Krimihelden: Treffen mit alten Bekannten

Kürzlich stieß ich in dem Büchertauschladen bei mir um die Ecke auf einen Roman von Patricia Cornwell – „Scarpetta“. Ich kannte das Buch noch nicht, obwohl ich die Romane um die amerikanische Gerichtsmedizinerin vor vielen Jahren gern gelesen habe . Ich nahm das Buch also mit und las es bald darauf. Es war wie die Begegnung mit einer alten Bekannten, die man aus keinem bestimmten Grund irgendwann aus den Augen verloren hat; auf einmal tut es gut zu wissen, dass sie noch lebt. Dass ihre Nichte Lucie – früher ein altkluges und irgendwie verzogenes Gör – inzwischen erwachsen ist und eine Spezialistin für alle Computerbelange. Dass Marino, trotz eines unschönen Zwischenfalls, noch immer an Kays Seite ermittelt und sein Leben sogar gerade mal etwas besser im Griff zu haben scheint. Kay Scarpetta selbst hat inzwischen geheiratet, diesen FBI-Typen Wesley Benton, mit dem sie früher schon immer gearbeitet (und geflirtet? – so genau erinnere ich mich nicht) hat. Ob das wohl gut geht? Vielleicht lohnt es sich ja, später mal wieder vorbeizuschauen. Und der Fall, bei dem ich sie jetzt traf, ist nicht mehr ganz so riesig wie die früheren, wo gern mal ein Flugzeug abstürzte und Kay sämtliche Passagiere identifizierte und ganz nebenbei auch noch herausfand, was geschehen war. Sie ist bescheidener geworden in ihren Fällen und das bekommt ihr und dem Roman ganz gut.
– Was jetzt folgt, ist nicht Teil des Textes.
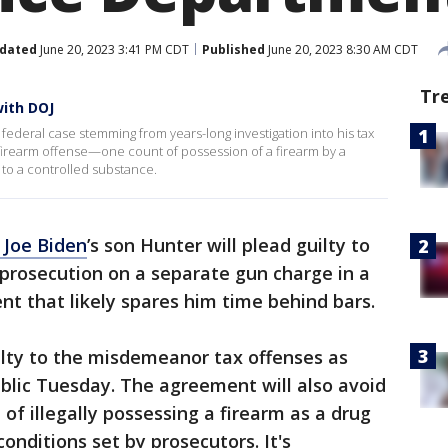
dated
June 20, 2023 3:41 PM CDT
Published
June 20, 2023 8:30 AM CDT
Tr
with DOJ
 federal case stemming from years-long investigation into his tax
 a firearm offense—one count of possession of a firearm by a
 to a controlled substance.
 Joe Biden
’s son Hunter will plead guilty to
 prosecution on a separate gun charge in a
nt that likely spares him time behind bars.
uilty to the misdemeanor tax offenses as
lic Tuesday. The agreement will also avoid
of illegally possessing a firearm as a drug
conditions set by prosecutors. It's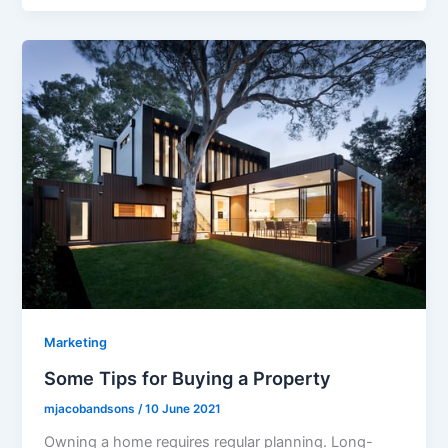
Marketing
Some Tips for Buying a Property
mjacobandsons
/
10 June 2021
Owning a home requires regular planning. Long-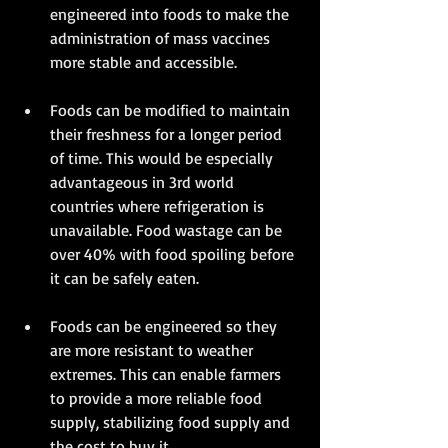
engineered into foods to make the 
administration of mass vaccines 
more stable and accessible. 
Foods can be modified to maintain 
their freshness for a longer period 
of time. This would be especially 
advantageous in 3rd world 
countries where refrigeration is 
unavailable. Food wastage can be 
over 40% with food spoiling before 
it can be safely eaten. 
Foods can be engineered so they 
are more resistant to weather 
extremes. This can enable farmers 
to provide a more reliable food 
supply, stabilizing food supply and 
the cost to buy it. 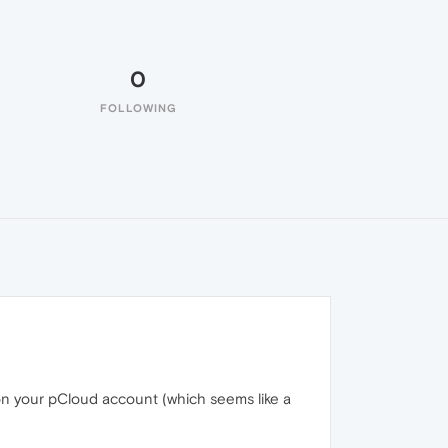
0
FOLLOWING
 on your pCloud account (which seems like a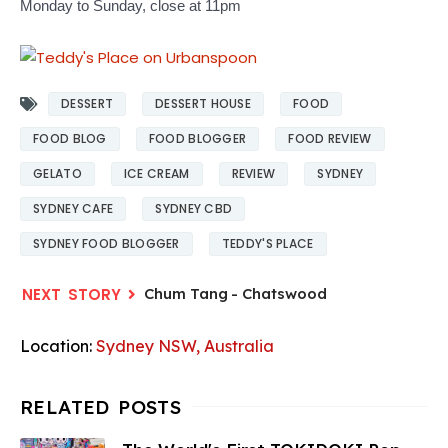
Monday to Sunday, close at 11pm
DESSERT
DESSERT HOUSE
FOOD
FOOD BLOG
FOOD BLOGGER
FOOD REVIEW
GELATO
ICE CREAM
REVIEW
SYDNEY
SYDNEY CAFE
SYDNEY CBD
SYDNEY FOOD BLOGGER
TEDDY'S PLACE
Chum Tang - Chatswood
Location:
Sydney NSW, Australia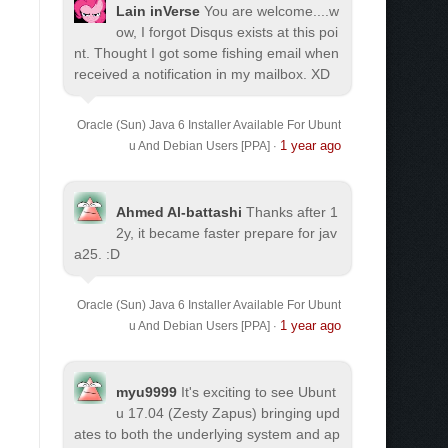
Lain inVerse
You are welcome.
...w
ow, I forgot Disqus exists at this poi
nt. Thought I got some fishing email when
received a notification in my mailbox. XD
Oracle (Sun) Java 6 Installer Available For Ubunt
1 year ago
u And Debian Users [PPA]
·
Ahmed Al-battashi
Thanks after 1
2y, it became faster prepare for jav
a25. :D
Oracle (Sun) Java 6 Installer Available For Ubunt
1 year ago
u And Debian Users [PPA]
·
myu9999
It's exciting to see Ubunt
u 17.04 (Zesty Zapus) bringing upd
ates to both the underlying system and ap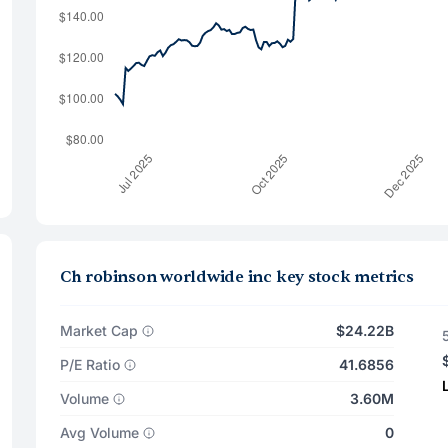
Ch robinson worldwide inc key stock metrics
Market Cap
$24.22B
P/E Ratio
41.6856
Volume
3.60M
Avg Volume
0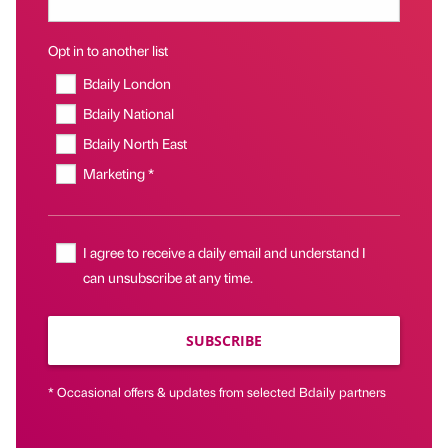
Opt in to another list
Bdaily London
Bdaily National
Bdaily North East
Marketing *
I agree to receive a daily email and understand I
can unsubscribe at any time.
SUBSCRIBE
* Occasional offers & updates from selected Bdaily partners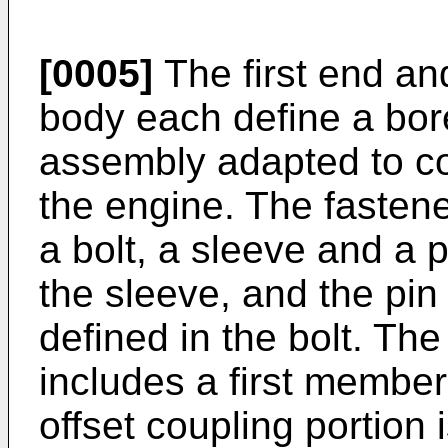
[0005]
The first end an
body each define a bore
assembly adapted to co
the engine. The fastene
a bolt, a sleeve and a p
the sleeve, and the pin
defined in the bolt. Th
includes a first memb
offset coupling portion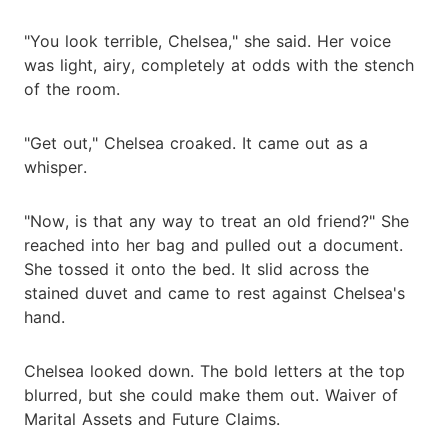
"You look terrible, Chelsea," she said. Her voice
was light, airy, completely at odds with the stench
of the room.
"Get out," Chelsea croaked. It came out as a
whisper.
"Now, is that any way to treat an old friend?" She
reached into her bag and pulled out a document.
She tossed it onto the bed. It slid across the
stained duvet and came to rest against Chelsea's
hand.
Chelsea looked down. The bold letters at the top
blurred, but she could make them out. Waiver of
Marital Assets and Future Claims.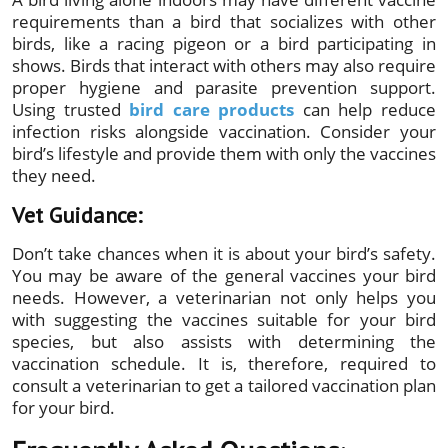
requirements than a bird that socializes with other
birds, like a racing pigeon or a bird participating in
shows. Birds that interact with others may also require
proper hygiene and parasite prevention support.
Using trusted
bird care products
can help reduce
infection risks alongside vaccination. Consider your
bird’s lifestyle and provide them with only the vaccines
they need.
Vet Guidance:
Don’t take chances when it is about your bird’s safety.
You may be aware of the general vaccines your bird
needs. However, a veterinarian not only helps you
with suggesting the vaccines suitable for your bird
species, but also assists with determining the
vaccination schedule. It is, therefore, required to
consult a veterinarian to get a tailored vaccination plan
for your bird.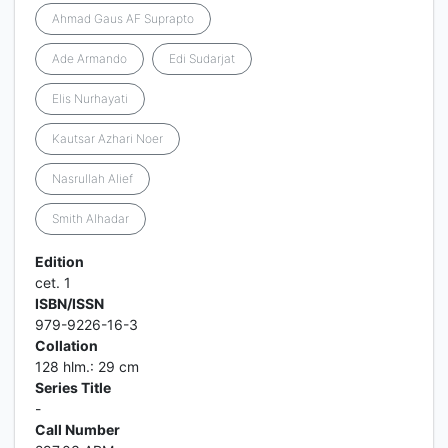
Ahmad Gaus AF Suprapto
Ade Armando
Edi Sudarjat
Elis Nurhayati
Kautsar Azhari Noer
Nasrullah Alief
Smith Alhadar
Edition
cet. 1
ISBN/ISSN
979-9226-16-3
Collation
128 hlm.: 29 cm
Series Title
-
Call Number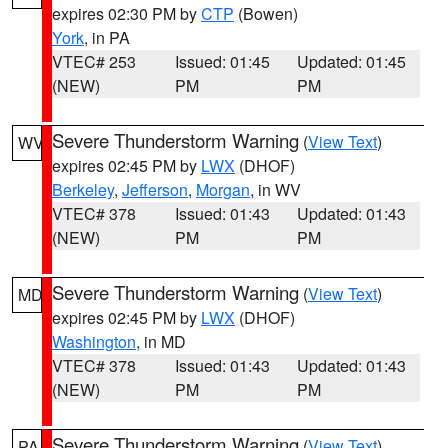
expires 02:30 PM by
CTP
(Bowen)
York
, in PA
VTEC# 253
Issued: 01:45
Updated: 01:45
(NEW)
PM
PM
Severe Thunderstorm Warning
(
View Text
)
WV
expires 02:45 PM by
LWX
(DHOF)
Berkeley
,
Jefferson
,
Morgan
, in WV
VTEC# 378
Issued: 01:43
Updated: 01:43
(NEW)
PM
PM
Severe Thunderstorm Warning
(
View Text
)
MD
expires 02:45 PM by
LWX
(DHOF)
Washington
, in MD
VTEC# 378
Issued: 01:43
Updated: 01:43
(NEW)
PM
PM
Severe Thunderstorm Warning
(
View Text
)
PA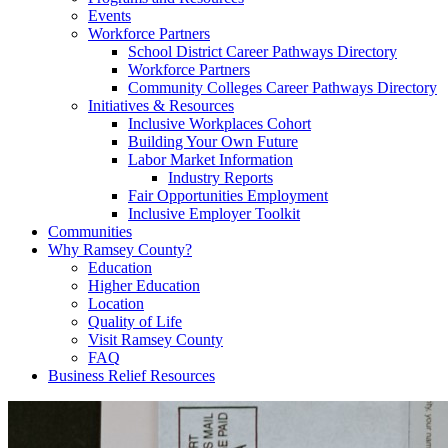
Events
Workforce Partners
School District Career Pathways Directory
Workforce Partners
Community Colleges Career Pathways Directory
Initiatives & Resources
Inclusive Workplaces Cohort
Building Your Own Future
Labor Market Information
Industry Reports
Fair Opportunities Employment
Inclusive Employer Toolkit
Communities
Why Ramsey County?
Education
Higher Education
Location
Quality of Life
Visit Ramsey County
FAQ
Business Relief Resources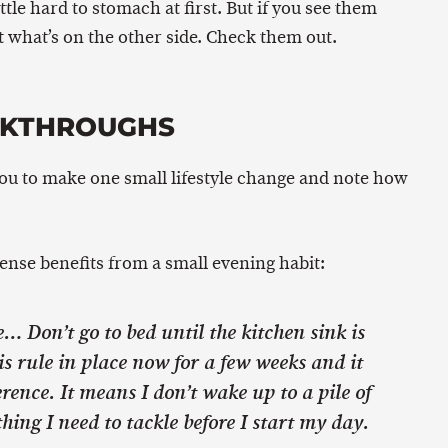
ttle hard to stomach at first. But if you see them
 what’s on the other side. Check them out.
AKTHROUGHS
you to make one small lifestyle change and note how
nse benefits from a small evening habit:
 Don’t go to bed until the kitchen sink is
is rule in place now for a few weeks and it
rence. It means I don’t wake up to a pile of
 thing I need to tackle before I start my day.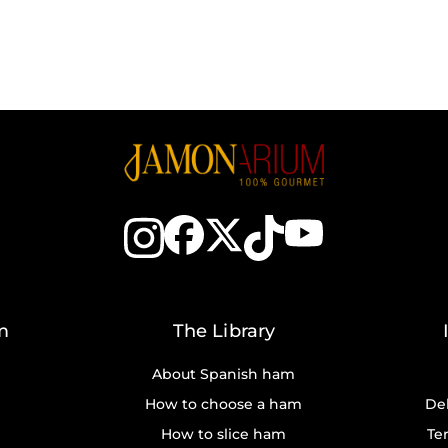
m
The Library
About Spanish ham
How to choose a ham
Del
How to slice ham
Te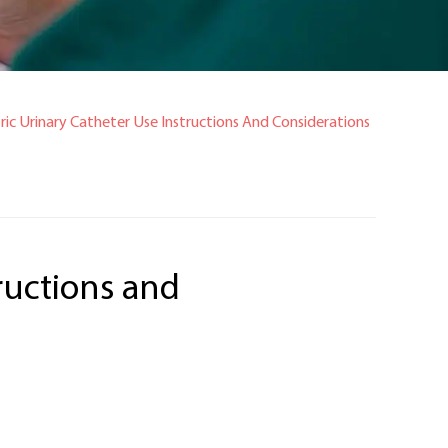
ric Urinary Catheter Use Instructions And Considerations
tructions and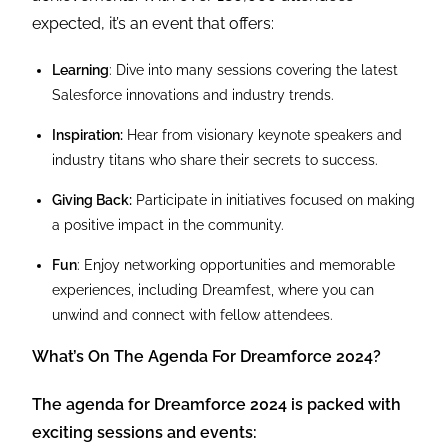
expected, it’s an event that offers:
Learning
: Dive into many sessions covering the latest
Salesforce innovations and industry trends.
Inspiration:
Hear from visionary keynote speakers and
industry titans who share their secrets to success.
Giving Back:
Participate in initiatives focused on making
a positive impact in the community.
Fun
: Enjoy networking opportunities and memorable
experiences, including Dreamfest, where you can
unwind and connect with fellow attendees.
What’s On The Agenda For Dreamforce 2024?
The agenda for Dreamforce 2024 is packed with
exciting sessions and events: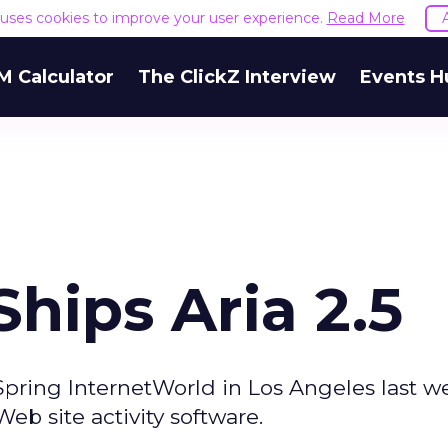
e uses cookies to improve your user experience.
Read More
M Calculator
The ClickZ Interview
Events H
hips Aria 2.5
pring InternetWorld in Los Angeles last w
b site activity software.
Ähnlich verloren gegangen ist mir Inspektor Lynley von Elisabeth George. Allerdings kann ich in diesem Fall ziemlich genau sagen, wann es passierte: Nach dem Tod seiner Frau Helen. Jahrelang blieb ich immer auf dem Laufenden, was die Beziehung zwischen Lynley und Helen anging und immer fand ich außerdem die unwahrscheinliche Freundschaft zwischen Lynley und seiner Mitarbeiterin Barbara Havers lesenswert. Die Fälle mochte ich auch, vor allem waren sie – im Gegensatz zu jenen um Scarpetta – auch immer psychologisch nachvollziehbar. Trotzdem zog ich mich nach Helens Tod zurück und weiß noch nicht, ob mir eines Tages ein Zufall Neuigkeiten von Lynley und Havers zutragen wird.

Mein derzeitiger Lieblingsermittler ist Benny Griessel, Inspektor der südafrikanischen Polizei in Kapstadt . Bei seinem ersten Auftauchen als Hauptfigur in Deon Meyers Roman „Der Atem des Jägers“ ist Benny verheiratet, hat zwei Kinder und ein Alkoholproblem. Im Laufe der nächsten bislang vier Romane lässt sich seine Frau scheiden, die Kinder werden erwachsen, er wird trocken, erleidet einen Rückfall und trifft eine neue Liebe. Zwischendurch bekommt er – als immer noch bester Ermittler am Kap – Fälle, die seine letzte Chance sind, wenn er seinen Job behalten will. Ich verfolge seine Arbeit auch deshalb interessiert, weil diese immer viel über Südafrika erzählt. Ich fühle mich dann an Gespräche beim Braai – der südafrikanischen Variante des Barbecue – in Kapstadt erinnert.

Übrigens: bei nicht wenigen der hier erwähnten Bücher habe ich die Lösung bereits vergessen. Weil mich die Menschen und das Drumherum mehr interessieren als der Fall selbst. Ich denke, das ist der Grund dafür, dass ich immer mal wieder völlig krimifreie Phasen habe: Kriminalfälle interessieren mich nicht. Aber was das Drumherum angeht, bin ich bei den genannten Werken immer auf meine Kosten gekommen.